La lumière transperçait l'atmosphère éthérée, presque poussiéreuse, à travers un vitrail. La rosace colorée donnait sur une mezzanine en surplomb des étagères. Un lieu paisible, empli de bruissements apaisants.

La jeune femme buvait tranquillement son thé, le journal étalé devant elle. Elle avait encore cette nostalgie du papier, en témoignait l'impressionnant nombre de livres qui s'étalait sous ses pieds.

La Bibliothèque Abyssale du Magisterium possédait cette ambiance caractéristique des lieux sacrés. Le rayon de soleil matinal perçait agréablement pour chauffer la chaise sur laquelle notre inconnue était assise.

En réalité, Yuzu n'avait demandé à ce qu'on lui amène la version papier du journal que pour ce moment précis, un moment où les apparences et la pose seraient décisives.

Elle continuait donc de siroter tranquillement son thé, jouissant du privilège d'être la seule à pouvoir manger et boire dans sa - pardon - la bibliothèque dont elle avait la responsabilité. Elle attendait.

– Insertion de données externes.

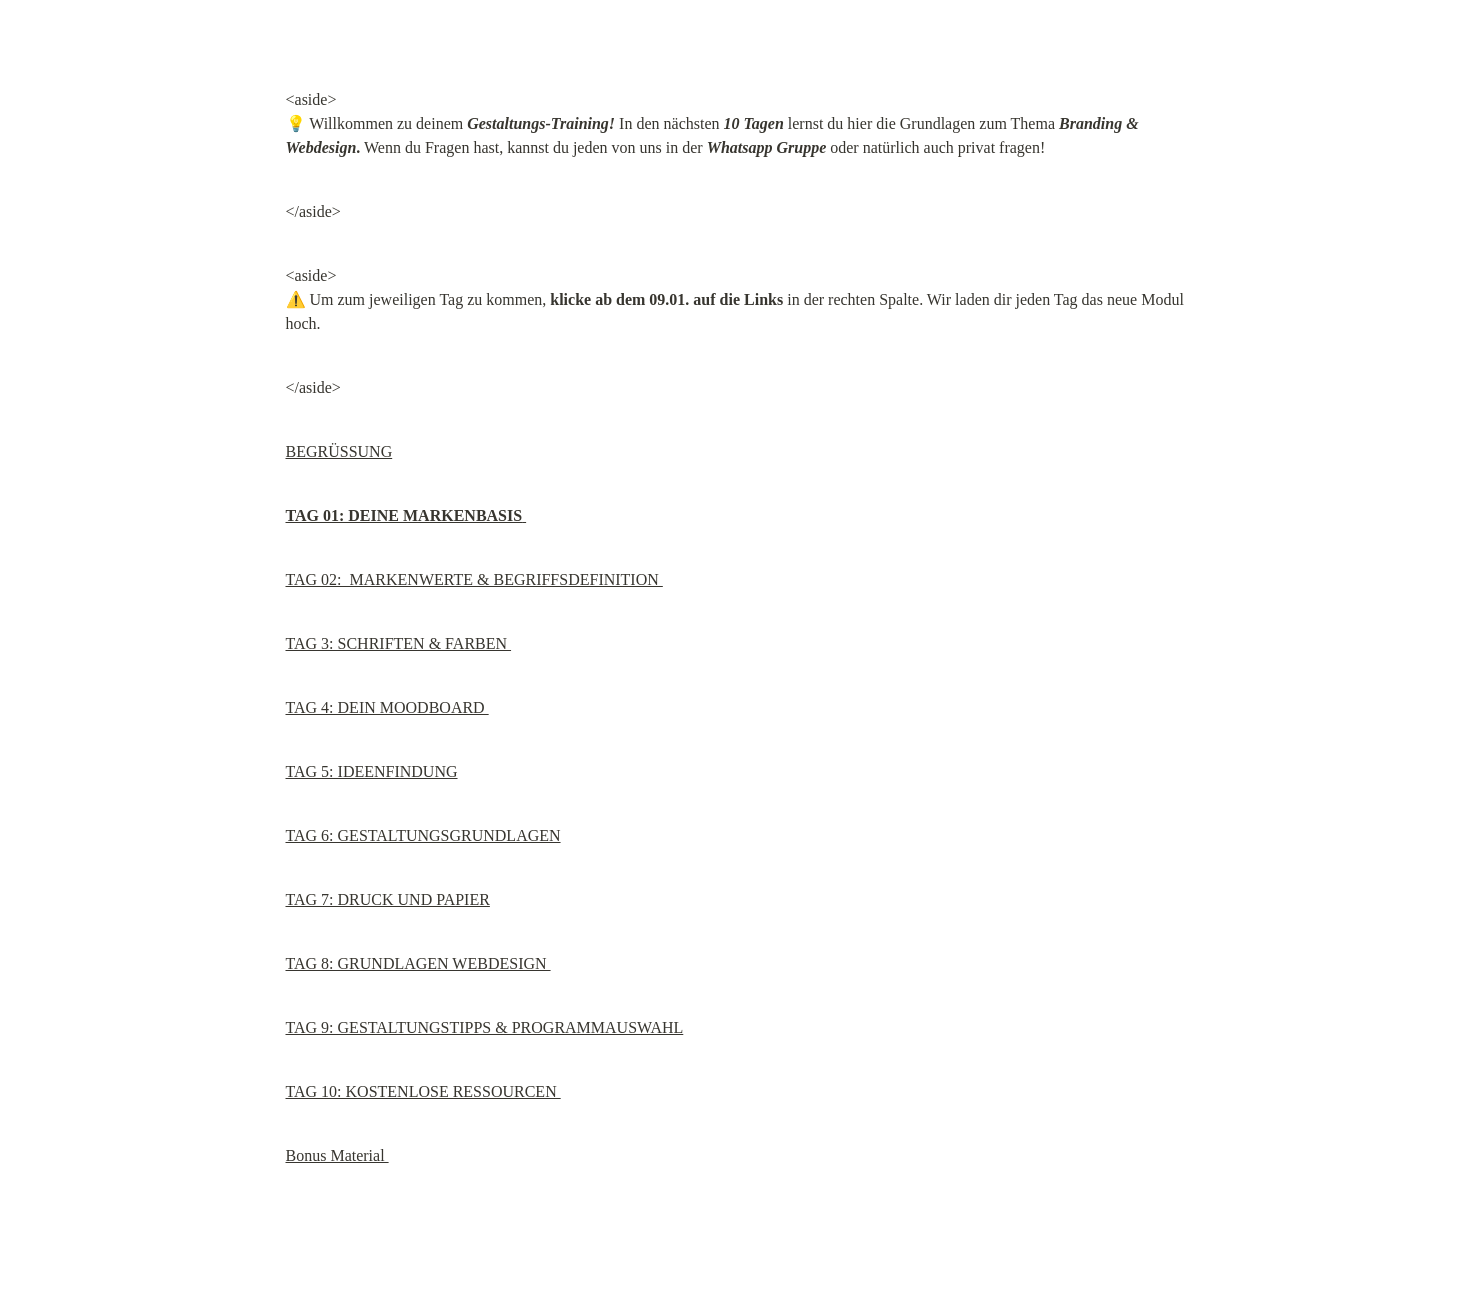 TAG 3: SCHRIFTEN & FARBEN (399, 643)
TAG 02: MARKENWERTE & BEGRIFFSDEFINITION (474, 579)
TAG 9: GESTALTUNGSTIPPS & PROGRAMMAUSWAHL (485, 1027)
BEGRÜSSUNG (339, 451)
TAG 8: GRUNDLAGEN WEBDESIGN (418, 963)
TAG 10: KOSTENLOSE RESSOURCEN (423, 1091)
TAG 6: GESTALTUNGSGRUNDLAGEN (423, 835)
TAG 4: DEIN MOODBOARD (387, 707)
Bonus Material (337, 1155)
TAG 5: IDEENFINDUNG (372, 771)
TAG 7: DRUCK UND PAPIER (388, 899) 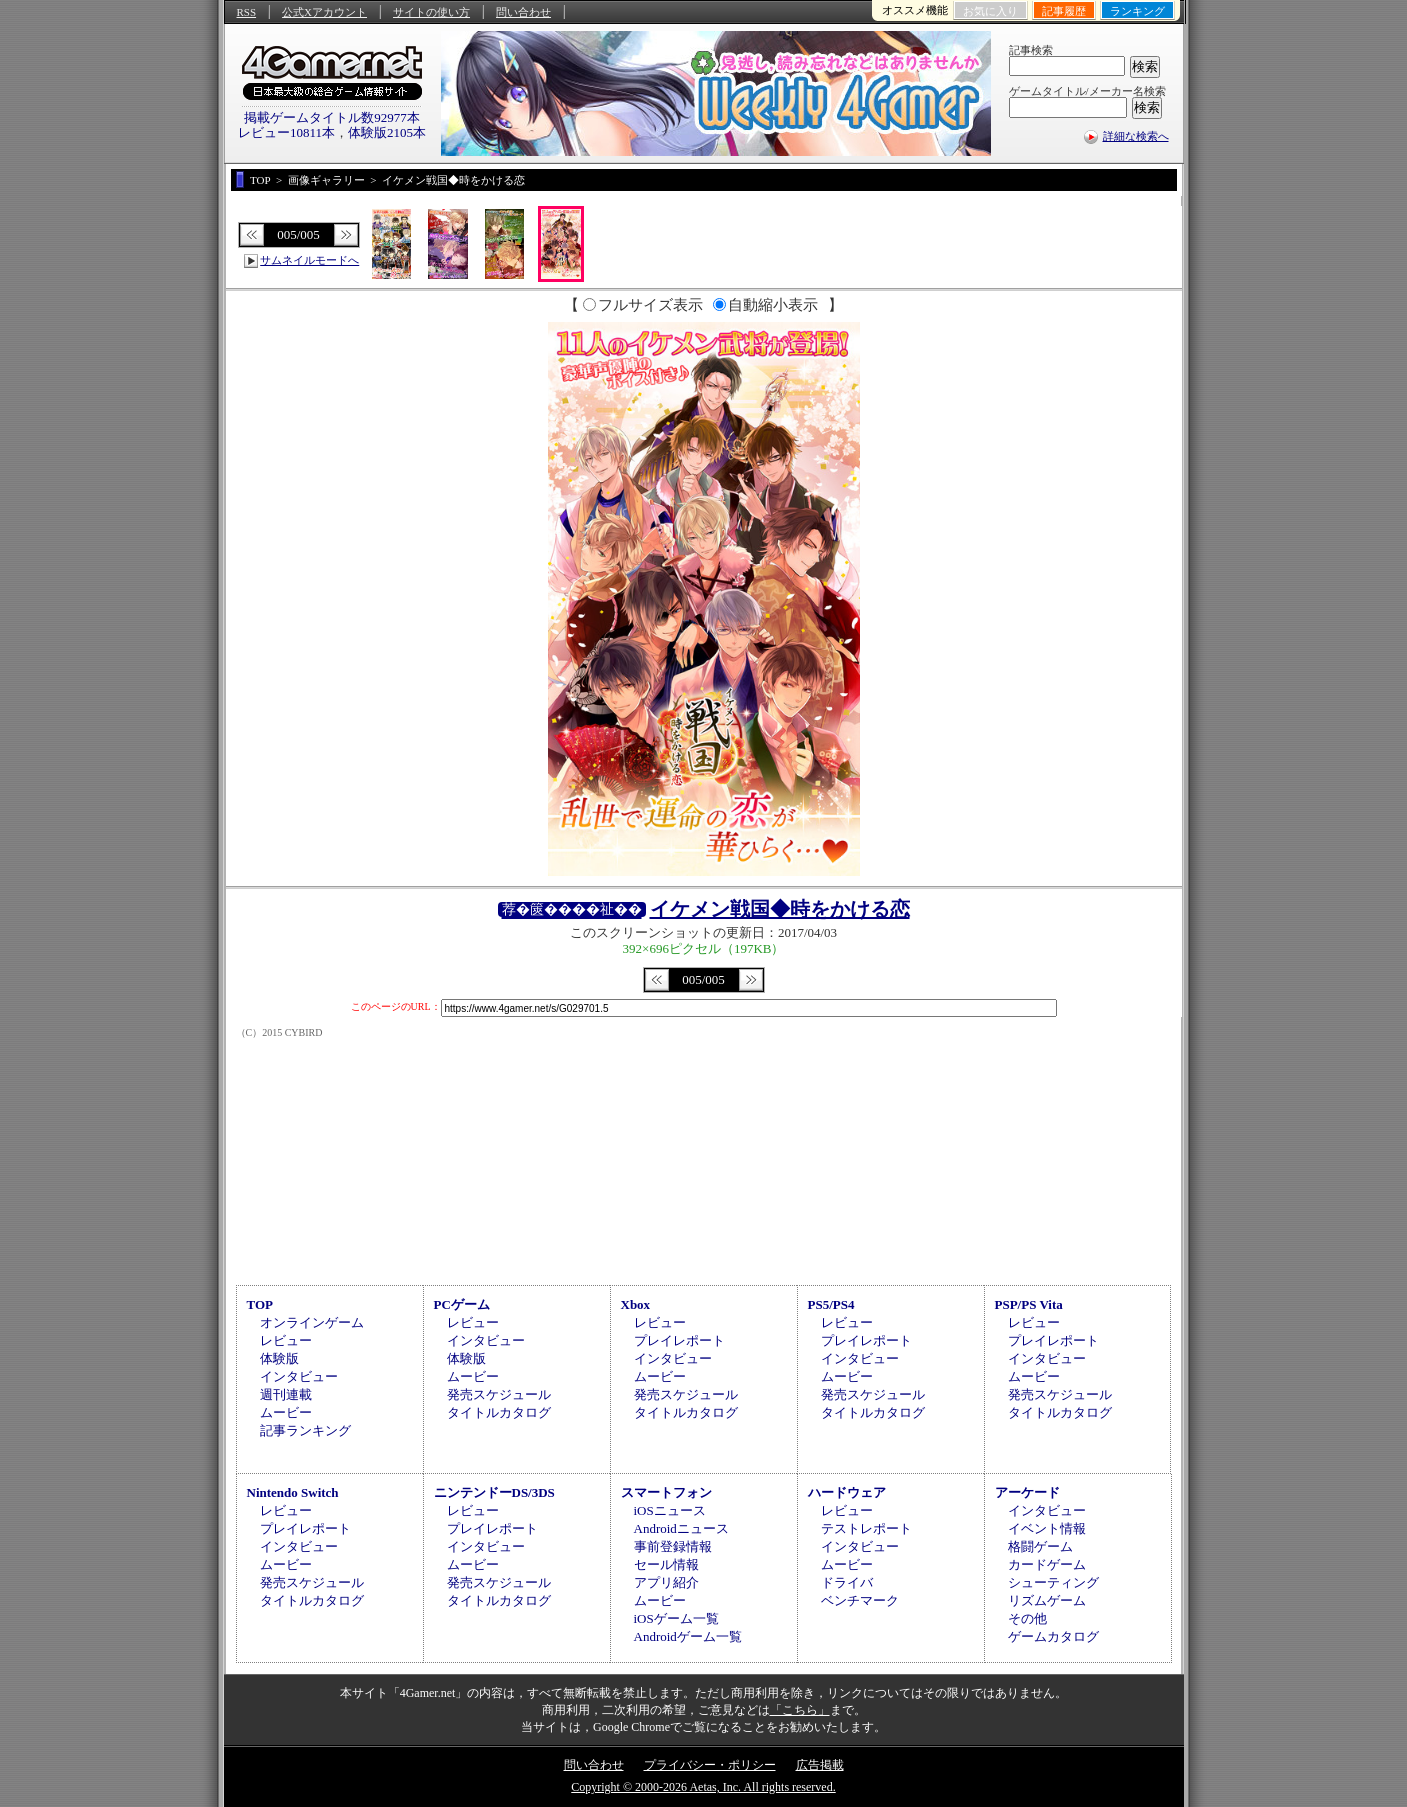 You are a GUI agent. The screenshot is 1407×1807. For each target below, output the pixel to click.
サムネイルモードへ (309, 260)
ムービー (286, 1412)
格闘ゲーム (1040, 1546)
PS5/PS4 (831, 1304)
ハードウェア (847, 1492)
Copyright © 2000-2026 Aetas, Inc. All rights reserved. (703, 1787)
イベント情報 (1047, 1528)
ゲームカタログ (1053, 1636)
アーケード (1027, 1492)
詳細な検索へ (1136, 136)
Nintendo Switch (293, 1492)
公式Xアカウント (324, 12)
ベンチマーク (860, 1600)
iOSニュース (670, 1510)
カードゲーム (1047, 1564)
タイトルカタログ (499, 1412)
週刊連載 (286, 1394)
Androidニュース (681, 1528)
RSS (247, 12)
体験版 (279, 1358)
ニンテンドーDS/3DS (494, 1492)
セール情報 (666, 1564)
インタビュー (299, 1376)
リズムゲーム (1047, 1600)
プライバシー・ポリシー (710, 1765)
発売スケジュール (499, 1394)
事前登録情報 (673, 1546)
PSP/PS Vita (1029, 1304)
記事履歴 (1064, 11)
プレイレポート (679, 1340)
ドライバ (847, 1582)
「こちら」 (800, 1710)
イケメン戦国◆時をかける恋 (780, 909)
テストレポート (866, 1528)
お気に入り (990, 11)
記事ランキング (305, 1430)
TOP (260, 1304)
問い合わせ (523, 12)
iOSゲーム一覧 (676, 1618)
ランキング (1137, 11)
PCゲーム (462, 1304)
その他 (1027, 1618)
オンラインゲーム (312, 1322)
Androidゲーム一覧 (688, 1636)
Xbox (636, 1304)
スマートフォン (666, 1492)
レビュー (286, 1340)
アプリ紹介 (666, 1582)
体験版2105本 (387, 132)
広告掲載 (820, 1765)
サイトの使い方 (431, 12)
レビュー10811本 (286, 132)
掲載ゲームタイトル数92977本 (332, 117)
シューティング (1053, 1582) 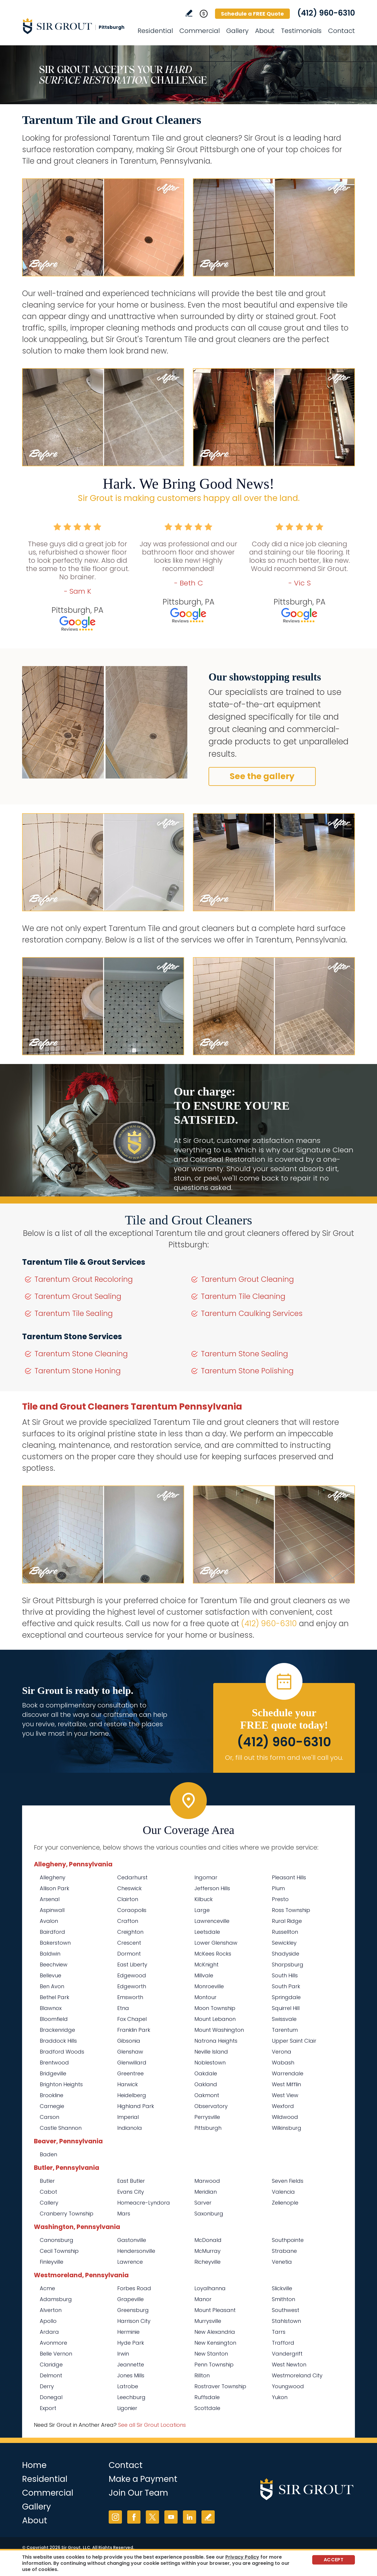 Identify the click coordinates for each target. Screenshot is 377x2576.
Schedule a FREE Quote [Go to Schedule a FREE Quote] (252, 13)
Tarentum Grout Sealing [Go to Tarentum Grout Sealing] (77, 1296)
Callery (49, 2202)
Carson (49, 2117)
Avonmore (53, 2342)
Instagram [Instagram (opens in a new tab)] (115, 2517)
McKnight (206, 1964)
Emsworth (130, 1997)
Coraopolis (131, 1910)
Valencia (283, 2191)
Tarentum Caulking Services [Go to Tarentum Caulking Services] (251, 1313)
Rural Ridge (287, 1921)
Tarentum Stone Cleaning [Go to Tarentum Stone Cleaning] (81, 1354)
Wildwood (285, 2117)
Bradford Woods (62, 2051)
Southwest (285, 2310)
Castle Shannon (61, 2128)
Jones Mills (130, 2375)
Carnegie (52, 2106)
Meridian (205, 2191)
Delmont (51, 2375)
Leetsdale (207, 1932)
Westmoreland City (297, 2375)
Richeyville (207, 2261)
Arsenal (49, 1899)
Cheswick (129, 1888)
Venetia (282, 2261)
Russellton (285, 1932)
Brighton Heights (61, 2084)
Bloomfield (54, 2019)
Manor (202, 2299)
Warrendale (287, 2073)
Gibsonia (128, 2040)
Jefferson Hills (212, 1888)
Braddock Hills (58, 2040)
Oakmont (206, 2095)
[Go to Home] (75, 26)
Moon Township (214, 2008)
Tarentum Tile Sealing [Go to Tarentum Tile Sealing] (73, 1313)
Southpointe (288, 2240)
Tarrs (278, 2332)
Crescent (129, 1942)
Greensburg (133, 2310)
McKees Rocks (212, 1953)
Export (48, 2408)
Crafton (127, 1921)
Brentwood (54, 2062)
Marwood (207, 2181)
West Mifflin (286, 2084)
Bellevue (50, 1975)
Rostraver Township (220, 2386)
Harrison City (134, 2321)
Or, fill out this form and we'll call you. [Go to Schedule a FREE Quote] (284, 1757)
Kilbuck (203, 1899)
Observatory (211, 2106)
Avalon (49, 1921)
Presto (280, 1899)
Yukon (279, 2397)
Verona (281, 2051)
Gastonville (131, 2240)
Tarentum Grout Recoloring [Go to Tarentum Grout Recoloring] (83, 1279)
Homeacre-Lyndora (143, 2202)
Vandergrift (287, 2353)
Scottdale (207, 2408)
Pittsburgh (207, 2128)
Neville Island (211, 2051)
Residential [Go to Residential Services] (155, 30)
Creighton (130, 1932)
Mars (123, 2213)
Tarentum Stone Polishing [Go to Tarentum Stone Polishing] (247, 1371)
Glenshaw (130, 2051)
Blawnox (51, 2008)
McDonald (207, 2240)
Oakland (205, 2084)
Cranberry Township (66, 2213)
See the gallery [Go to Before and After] (262, 776)
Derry (47, 2386)
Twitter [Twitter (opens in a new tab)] (152, 2517)
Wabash (283, 2062)
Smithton (283, 2299)
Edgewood (131, 1975)
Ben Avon (52, 1986)
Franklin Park (133, 2030)
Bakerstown (55, 1942)
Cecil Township (59, 2251)
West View (285, 2095)
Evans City (130, 2191)
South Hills (285, 1975)
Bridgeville (53, 2073)
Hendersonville (136, 2251)
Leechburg (131, 2397)
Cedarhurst (132, 1877)
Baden (48, 2154)
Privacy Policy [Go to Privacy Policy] (242, 2557)
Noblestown (210, 2062)
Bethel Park (54, 1997)
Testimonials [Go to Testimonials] (301, 30)
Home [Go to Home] (34, 2465)
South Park (286, 1986)
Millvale (203, 1975)
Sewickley (284, 1942)
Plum (278, 1888)
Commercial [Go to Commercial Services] (199, 30)
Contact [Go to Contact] (341, 30)
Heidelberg (131, 2095)
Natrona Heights (215, 2040)
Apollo (48, 2321)
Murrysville (207, 2321)
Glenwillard (131, 2062)
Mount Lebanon (215, 2019)
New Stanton (211, 2353)
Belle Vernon (56, 2353)
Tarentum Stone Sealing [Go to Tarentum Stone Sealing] (244, 1354)
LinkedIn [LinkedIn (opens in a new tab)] (189, 2517)
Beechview (53, 1964)
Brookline (51, 2095)
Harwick (127, 2084)
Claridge (51, 2364)
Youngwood (288, 2386)
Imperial (128, 2117)
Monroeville (209, 1986)
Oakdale (205, 2073)
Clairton (127, 1899)
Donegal (51, 2397)
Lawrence (130, 2261)
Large (202, 1910)
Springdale (286, 1997)
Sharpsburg (287, 1964)
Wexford (283, 2106)
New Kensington (215, 2342)
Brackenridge (57, 2030)
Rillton (202, 2375)
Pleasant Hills (289, 1877)
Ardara (49, 2332)
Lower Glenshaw (215, 1942)
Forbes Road (134, 2288)
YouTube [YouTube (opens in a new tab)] (171, 2517)
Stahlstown (286, 2321)
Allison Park (54, 1888)
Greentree (130, 2073)
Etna (123, 2008)
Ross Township (291, 1910)
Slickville (282, 2288)
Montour (205, 1997)
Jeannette (130, 2364)
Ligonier (127, 2408)
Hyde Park (130, 2342)
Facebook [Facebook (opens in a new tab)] (133, 2517)
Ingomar (205, 1877)
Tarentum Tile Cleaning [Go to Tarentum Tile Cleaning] (243, 1296)
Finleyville (51, 2261)
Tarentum (285, 2030)
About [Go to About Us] (265, 30)
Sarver (202, 2202)
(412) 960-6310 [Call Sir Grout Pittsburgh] (326, 13)
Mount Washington (219, 2030)
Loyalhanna (210, 2288)
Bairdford (52, 1932)
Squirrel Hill (286, 2008)
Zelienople (285, 2202)
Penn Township (214, 2364)
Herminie (128, 2332)
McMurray (207, 2251)
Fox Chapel (132, 2019)
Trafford (283, 2342)
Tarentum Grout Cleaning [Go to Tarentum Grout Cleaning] (247, 1279)
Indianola (129, 2128)
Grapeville (130, 2299)
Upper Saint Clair (294, 2040)
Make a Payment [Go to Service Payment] (143, 2479)
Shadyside (285, 1953)
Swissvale (284, 2019)
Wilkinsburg (286, 2128)
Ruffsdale (207, 2397)
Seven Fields (287, 2181)
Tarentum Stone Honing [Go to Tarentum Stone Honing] (77, 1371)
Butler (47, 2181)
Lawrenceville (211, 1921)
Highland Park (135, 2106)
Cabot (48, 2191)
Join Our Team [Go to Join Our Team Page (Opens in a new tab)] (138, 2493)
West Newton (289, 2364)
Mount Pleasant (215, 2310)
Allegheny (52, 1877)
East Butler (131, 2181)
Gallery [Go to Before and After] (237, 30)
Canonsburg (56, 2240)
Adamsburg (56, 2299)
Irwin (123, 2353)
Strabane (284, 2251)
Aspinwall (52, 1910)
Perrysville (207, 2117)
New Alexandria (214, 2332)
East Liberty (132, 1964)
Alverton (51, 2310)
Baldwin (50, 1953)
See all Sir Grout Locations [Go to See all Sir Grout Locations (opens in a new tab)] (152, 2425)
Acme (47, 2288)
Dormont (129, 1953)
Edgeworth (131, 1986)
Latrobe (127, 2386)
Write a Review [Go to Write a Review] (189, 13)
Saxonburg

Elle reposa sa tasse sur la soucoupe à côté de l'assiette de cookies.

- Une belle journée s'annonce, ne trouves-tu pas ?

Elle tourna la page du journal avec cette même nonchalance qui définissait la plupart de ses gestes et lut avec intérêt l'hystérie journalistique sur l'affaire du « Pendu de Sorreitheia ».

L'homme avait été trouvé hier matin.

Enfin.

Trouvé était un grand mot ...

Pendu à une des grandes arches au centre de la ville par un ingénieux système de poulies - qui avait, en vérité, été ajouté après que les premiers fêtards eurent signalé l'étrange scène à la police.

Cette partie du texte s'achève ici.